Alguém me passou um número, telefonei e Rosa, em pessoa, atendeu.
Apresentei-me e disse o que queria: uma entrevista "definitiva", um
pingue-pongue em profundidade,
uma conversa de horas ou, quem
sabe, dias. Na onipotência dos 19
anos, eu me julgava à altura -meses
antes, ganhara um prêmio literário
patrocinado pela Esso com um pernóstico ensaio sobre ele. E, delirante, já me via em seu apartamento no
Posto 6, entre livros e gatos, com
Rosa me explicando a gênese do vaqueiro Riobaldo.

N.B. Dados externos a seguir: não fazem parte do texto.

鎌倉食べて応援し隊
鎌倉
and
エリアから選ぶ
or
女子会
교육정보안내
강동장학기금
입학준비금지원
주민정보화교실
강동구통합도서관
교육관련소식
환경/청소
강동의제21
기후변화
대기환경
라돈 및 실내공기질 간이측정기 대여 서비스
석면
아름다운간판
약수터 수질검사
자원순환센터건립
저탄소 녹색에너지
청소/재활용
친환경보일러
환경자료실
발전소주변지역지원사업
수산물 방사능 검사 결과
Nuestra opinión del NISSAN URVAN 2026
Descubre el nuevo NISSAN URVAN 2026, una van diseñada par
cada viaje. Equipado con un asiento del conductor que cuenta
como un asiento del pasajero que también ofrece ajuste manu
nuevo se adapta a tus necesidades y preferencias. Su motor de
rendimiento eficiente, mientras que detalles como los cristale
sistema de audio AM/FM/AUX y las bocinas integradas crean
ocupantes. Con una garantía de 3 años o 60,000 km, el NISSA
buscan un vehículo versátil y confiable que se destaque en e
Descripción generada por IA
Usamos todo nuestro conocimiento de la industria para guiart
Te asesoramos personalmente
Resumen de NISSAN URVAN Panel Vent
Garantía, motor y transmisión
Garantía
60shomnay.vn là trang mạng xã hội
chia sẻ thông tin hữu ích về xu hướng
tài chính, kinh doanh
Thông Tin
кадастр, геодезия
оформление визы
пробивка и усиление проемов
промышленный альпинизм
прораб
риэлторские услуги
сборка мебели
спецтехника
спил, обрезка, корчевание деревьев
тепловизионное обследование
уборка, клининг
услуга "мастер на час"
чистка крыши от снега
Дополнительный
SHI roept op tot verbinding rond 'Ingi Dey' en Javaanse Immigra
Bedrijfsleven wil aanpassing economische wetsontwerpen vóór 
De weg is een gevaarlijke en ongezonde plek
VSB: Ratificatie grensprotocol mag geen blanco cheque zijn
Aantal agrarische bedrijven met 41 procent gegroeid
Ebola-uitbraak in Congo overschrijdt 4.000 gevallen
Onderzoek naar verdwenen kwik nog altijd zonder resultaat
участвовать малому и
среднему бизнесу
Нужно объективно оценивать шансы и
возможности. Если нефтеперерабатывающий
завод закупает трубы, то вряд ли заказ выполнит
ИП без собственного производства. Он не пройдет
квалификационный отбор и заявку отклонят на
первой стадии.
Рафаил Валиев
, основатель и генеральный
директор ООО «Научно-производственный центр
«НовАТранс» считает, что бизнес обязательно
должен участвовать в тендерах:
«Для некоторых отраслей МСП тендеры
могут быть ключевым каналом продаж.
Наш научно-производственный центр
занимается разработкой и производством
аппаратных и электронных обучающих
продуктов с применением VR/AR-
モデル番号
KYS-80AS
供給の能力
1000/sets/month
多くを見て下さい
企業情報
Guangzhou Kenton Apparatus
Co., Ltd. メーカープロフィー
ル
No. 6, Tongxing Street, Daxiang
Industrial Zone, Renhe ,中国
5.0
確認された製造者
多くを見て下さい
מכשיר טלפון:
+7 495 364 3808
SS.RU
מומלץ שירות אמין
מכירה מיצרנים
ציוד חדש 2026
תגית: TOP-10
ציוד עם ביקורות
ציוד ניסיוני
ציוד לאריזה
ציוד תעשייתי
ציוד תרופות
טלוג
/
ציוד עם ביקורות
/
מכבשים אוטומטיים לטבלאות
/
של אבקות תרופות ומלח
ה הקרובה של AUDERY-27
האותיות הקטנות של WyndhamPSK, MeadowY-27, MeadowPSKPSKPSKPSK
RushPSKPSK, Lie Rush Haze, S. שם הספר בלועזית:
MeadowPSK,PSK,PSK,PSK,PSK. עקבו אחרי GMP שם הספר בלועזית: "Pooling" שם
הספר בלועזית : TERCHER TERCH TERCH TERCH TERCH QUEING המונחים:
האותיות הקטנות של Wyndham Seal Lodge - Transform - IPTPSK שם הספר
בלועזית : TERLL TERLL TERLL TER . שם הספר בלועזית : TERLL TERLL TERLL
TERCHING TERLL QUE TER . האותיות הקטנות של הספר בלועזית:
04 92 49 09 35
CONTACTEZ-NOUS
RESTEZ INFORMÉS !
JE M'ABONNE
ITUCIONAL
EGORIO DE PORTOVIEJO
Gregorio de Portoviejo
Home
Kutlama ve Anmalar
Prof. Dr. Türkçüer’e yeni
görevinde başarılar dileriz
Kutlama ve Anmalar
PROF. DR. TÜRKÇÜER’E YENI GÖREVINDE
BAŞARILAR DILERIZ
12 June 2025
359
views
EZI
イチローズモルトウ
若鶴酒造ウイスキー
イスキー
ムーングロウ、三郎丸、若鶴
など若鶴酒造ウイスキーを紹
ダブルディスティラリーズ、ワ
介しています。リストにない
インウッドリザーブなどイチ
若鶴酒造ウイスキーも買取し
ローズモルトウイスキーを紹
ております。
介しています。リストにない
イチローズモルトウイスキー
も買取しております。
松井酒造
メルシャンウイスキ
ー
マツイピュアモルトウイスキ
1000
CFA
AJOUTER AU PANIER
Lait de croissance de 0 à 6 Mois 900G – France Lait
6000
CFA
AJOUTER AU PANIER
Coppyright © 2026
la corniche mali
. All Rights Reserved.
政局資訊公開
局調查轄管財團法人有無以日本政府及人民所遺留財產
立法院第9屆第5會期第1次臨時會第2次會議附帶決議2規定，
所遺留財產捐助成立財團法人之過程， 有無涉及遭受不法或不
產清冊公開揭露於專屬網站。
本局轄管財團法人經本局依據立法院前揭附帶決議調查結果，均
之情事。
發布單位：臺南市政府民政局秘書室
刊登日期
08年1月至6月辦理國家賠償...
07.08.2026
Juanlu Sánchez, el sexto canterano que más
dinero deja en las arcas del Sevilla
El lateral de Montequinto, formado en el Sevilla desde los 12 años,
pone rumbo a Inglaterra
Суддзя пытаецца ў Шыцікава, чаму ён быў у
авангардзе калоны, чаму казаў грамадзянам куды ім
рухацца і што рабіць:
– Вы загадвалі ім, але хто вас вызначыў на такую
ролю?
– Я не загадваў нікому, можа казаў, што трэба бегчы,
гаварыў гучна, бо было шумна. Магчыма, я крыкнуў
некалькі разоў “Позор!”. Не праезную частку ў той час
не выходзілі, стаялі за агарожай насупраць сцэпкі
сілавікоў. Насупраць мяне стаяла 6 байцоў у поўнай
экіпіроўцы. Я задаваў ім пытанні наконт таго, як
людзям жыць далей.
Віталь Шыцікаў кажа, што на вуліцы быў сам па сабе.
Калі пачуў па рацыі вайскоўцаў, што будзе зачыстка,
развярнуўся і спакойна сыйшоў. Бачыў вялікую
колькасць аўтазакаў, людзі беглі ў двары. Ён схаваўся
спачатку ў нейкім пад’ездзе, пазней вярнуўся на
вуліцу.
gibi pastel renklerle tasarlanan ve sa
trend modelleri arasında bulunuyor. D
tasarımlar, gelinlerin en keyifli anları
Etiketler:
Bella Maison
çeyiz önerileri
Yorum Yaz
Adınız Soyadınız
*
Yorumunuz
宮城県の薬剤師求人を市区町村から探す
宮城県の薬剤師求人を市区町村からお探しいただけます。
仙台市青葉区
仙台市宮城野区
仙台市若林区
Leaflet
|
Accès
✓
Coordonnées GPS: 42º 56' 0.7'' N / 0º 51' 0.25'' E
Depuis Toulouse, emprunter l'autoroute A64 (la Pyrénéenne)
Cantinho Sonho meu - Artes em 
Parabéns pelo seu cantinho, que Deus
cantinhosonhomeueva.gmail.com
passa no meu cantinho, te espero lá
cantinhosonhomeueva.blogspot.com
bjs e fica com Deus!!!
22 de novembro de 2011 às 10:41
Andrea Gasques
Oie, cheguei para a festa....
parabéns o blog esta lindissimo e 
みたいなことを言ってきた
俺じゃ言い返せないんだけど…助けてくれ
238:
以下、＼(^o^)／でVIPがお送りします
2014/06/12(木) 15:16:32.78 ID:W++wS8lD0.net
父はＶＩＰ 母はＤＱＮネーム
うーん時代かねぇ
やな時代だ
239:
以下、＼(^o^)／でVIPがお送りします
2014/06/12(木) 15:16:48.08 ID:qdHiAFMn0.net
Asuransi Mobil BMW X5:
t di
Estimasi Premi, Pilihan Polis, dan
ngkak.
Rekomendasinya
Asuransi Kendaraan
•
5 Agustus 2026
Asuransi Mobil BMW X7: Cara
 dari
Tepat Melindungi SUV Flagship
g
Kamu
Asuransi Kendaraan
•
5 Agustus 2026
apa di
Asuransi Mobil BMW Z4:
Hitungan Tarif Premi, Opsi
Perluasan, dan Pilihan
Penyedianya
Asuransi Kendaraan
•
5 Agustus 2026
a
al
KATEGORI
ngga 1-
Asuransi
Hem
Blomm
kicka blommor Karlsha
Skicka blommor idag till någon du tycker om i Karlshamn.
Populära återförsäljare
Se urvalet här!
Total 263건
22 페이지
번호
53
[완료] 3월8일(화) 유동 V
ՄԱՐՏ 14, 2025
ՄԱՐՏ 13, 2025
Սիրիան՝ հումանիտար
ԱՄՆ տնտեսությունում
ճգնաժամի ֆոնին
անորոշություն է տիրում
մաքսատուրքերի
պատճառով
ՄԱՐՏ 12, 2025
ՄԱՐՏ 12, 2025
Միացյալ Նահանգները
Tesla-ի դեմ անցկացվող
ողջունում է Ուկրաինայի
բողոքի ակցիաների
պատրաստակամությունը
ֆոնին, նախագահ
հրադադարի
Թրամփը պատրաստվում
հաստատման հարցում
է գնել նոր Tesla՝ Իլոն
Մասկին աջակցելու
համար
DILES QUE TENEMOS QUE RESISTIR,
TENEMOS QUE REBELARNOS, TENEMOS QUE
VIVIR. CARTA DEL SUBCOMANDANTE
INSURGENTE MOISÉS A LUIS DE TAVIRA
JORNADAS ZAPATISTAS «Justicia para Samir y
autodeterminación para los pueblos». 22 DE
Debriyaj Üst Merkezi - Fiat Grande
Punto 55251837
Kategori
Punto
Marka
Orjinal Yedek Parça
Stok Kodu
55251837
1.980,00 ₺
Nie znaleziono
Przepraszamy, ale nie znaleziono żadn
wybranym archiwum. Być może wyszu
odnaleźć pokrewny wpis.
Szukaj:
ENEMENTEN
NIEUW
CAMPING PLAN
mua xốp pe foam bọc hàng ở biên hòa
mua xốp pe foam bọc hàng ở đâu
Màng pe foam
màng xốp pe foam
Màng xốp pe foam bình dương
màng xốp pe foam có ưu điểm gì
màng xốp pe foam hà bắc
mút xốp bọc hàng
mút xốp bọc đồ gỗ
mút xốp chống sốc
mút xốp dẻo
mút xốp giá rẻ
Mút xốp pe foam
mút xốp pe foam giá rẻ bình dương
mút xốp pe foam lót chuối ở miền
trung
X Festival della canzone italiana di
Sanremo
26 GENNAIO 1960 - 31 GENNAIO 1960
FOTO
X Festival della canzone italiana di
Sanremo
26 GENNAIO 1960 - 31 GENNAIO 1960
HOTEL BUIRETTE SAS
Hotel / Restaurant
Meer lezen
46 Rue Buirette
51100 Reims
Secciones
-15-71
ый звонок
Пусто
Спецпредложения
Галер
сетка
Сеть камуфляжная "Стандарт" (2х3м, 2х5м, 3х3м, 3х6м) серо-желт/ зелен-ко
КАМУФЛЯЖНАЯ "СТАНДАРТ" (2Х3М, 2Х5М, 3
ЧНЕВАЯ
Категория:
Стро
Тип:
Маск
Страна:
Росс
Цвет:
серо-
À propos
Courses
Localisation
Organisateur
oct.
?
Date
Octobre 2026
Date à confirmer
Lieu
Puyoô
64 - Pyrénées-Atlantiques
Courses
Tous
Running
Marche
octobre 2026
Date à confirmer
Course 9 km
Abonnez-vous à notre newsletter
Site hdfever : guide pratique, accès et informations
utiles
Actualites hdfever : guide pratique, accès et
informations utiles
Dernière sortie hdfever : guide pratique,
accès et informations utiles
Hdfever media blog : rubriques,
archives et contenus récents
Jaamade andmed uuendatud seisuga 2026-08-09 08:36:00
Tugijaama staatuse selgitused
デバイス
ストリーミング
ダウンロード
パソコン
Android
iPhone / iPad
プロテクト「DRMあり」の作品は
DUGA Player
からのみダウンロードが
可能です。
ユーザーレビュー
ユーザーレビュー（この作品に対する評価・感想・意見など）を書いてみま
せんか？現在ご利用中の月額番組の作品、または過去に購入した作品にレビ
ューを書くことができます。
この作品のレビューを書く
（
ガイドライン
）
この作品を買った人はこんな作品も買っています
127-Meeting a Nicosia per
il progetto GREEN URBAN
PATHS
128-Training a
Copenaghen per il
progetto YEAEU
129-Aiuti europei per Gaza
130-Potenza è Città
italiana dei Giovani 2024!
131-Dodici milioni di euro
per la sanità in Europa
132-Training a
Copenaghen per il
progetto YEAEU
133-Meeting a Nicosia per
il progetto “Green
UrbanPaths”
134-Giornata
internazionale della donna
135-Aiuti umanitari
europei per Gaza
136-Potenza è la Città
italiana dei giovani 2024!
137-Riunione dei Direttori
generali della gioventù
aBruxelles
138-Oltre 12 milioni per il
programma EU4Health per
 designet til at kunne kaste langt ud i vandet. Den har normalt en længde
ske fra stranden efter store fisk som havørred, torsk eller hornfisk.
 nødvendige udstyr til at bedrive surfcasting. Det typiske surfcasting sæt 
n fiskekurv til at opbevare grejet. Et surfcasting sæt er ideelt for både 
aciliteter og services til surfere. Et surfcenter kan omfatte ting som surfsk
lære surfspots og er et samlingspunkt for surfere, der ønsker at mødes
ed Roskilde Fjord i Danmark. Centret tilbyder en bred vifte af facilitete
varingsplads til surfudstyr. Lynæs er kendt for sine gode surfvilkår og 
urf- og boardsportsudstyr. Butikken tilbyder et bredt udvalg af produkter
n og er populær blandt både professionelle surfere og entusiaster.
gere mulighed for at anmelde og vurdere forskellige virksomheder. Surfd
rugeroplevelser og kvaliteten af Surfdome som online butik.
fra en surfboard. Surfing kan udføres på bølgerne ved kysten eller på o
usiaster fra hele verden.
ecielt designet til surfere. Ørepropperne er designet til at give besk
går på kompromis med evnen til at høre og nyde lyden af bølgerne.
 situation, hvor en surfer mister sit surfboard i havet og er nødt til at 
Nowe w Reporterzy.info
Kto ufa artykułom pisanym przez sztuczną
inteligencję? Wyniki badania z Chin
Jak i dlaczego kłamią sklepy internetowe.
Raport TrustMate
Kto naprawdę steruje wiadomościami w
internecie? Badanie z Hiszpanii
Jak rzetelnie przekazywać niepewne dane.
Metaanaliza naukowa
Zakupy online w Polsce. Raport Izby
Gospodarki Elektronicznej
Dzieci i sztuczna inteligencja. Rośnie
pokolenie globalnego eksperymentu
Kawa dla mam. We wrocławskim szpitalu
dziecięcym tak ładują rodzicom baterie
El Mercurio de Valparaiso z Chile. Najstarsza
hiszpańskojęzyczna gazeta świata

Mas Rosa me despertou: a posse
estava às portas e ele não terminara
de escrever seu discurso. Gentilíssimo, pedia desculpas, mas não podia
atender ninguém. Insisti, ele ficou
firme e sugeriu que eu procurasse
sua filha Vilma: "Ela sabe tudo sobre mim". Instou-me a ir à posse
-que dúvida!- e me prometeu
uma cópia autografada do discurso.
Assim, nos dias seguintes, fiquei
sabendo tudo de Rosa pelos olhos
de Vilma. Fui à posse e, por acaso,
me vi postado ao lado do púlpito de
onde Rosa, emocionado, lia seus papéis. Findo o ato, ele saiu cumprimentando todo mundo, sem enxergar ninguém. Quando me apertou a
mão pela segunda vez, falei-lhe da
cópia autografada, mas ele nem me
ouviu.
Tudo bem. Das conversas com
Vilma, eu iria compor um retrato
íntimo de seu pai. Mas Rosa, coração castigado pela cerimônia, sofreu um infarto fatal três dias depois, no domingo. Justino cancelou
meu perfil e pediu a Magalhães Junior, redator da revista e amigo de
Rosa, uma impressão mais pessoal.
Pelo menos, saí na foto da posse.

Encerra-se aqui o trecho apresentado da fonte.